# Accessing data

The data sources we use come have varying levels of access restrictions, different ways of selecting (filtering) data, and use a few different file formats.

## Access restrictions

Most data sources are publically accessible, so we can just do whatever we need to download this data that exists in the public domain.

One data source that isn't public is Lightcast / EMSI Burning Glass. This dataset requires a paid account, and there doesn't appear to be a developer-friendly way of downloading the data programmatically. This means we'll have to login and download the data manually for now.

## Selecting / filtering data

Some of our data is available directly from a specific URL; however, much of our data is not directly accessible. This means we'll use these methods for accessing data - in order of simplicity:

* Simple HTTP request for a specific URL
* REST API (e.g. [CPS Public API](https://api.cps.edu/)); These kinds of APIs typically support filtering via URL query parameters and/or JSON request payloads.
* Stateless HTTP request with some specific payload (e.g. search criteria); It appears most of these payloads will use [webform encoding](https://developer.mozilla.org/en-US/docs/Web/HTTP/Methods/POST#:~:text=%3Cbutton%3E%20elements%3A-,application/x%2Dwww%2Dform%2Durlencoded,-%3A%20the%20keys%20and).
* Stateful HTTP requests where our search criteria is stored on the provider's server; For these, we may be able to generate a session cookie and include this in a HTTP request; however, it's more likely the server state expires.
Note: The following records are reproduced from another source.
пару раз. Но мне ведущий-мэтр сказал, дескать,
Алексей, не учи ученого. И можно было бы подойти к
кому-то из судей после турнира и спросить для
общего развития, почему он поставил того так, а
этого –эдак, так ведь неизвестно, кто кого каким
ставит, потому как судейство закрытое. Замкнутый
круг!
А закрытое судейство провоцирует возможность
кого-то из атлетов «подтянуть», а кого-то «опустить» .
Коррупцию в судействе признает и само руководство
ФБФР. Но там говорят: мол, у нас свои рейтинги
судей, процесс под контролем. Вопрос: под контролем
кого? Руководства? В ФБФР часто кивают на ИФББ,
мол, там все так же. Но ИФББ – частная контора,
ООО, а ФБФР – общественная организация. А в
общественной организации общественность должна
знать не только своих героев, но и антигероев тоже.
This means we'd likely have to use (headless) browser automation if we want to automate the downloading of this data.

## File formats

Data is available in these forms - in order of preference:
* Tabular files - CSV, Excel spreadsheets, etc.
* JSON
* HTML
* PDFs 🤮

# Simple example: requesting a URL to download a CSV

In [4]:
pip install pandas xlrd

Defaulting to user installation because normal site-packages is not writeable
Collecting xlrd
  Downloading xlrd-2.0.1-py2.py3-none-any.whl (96 kB)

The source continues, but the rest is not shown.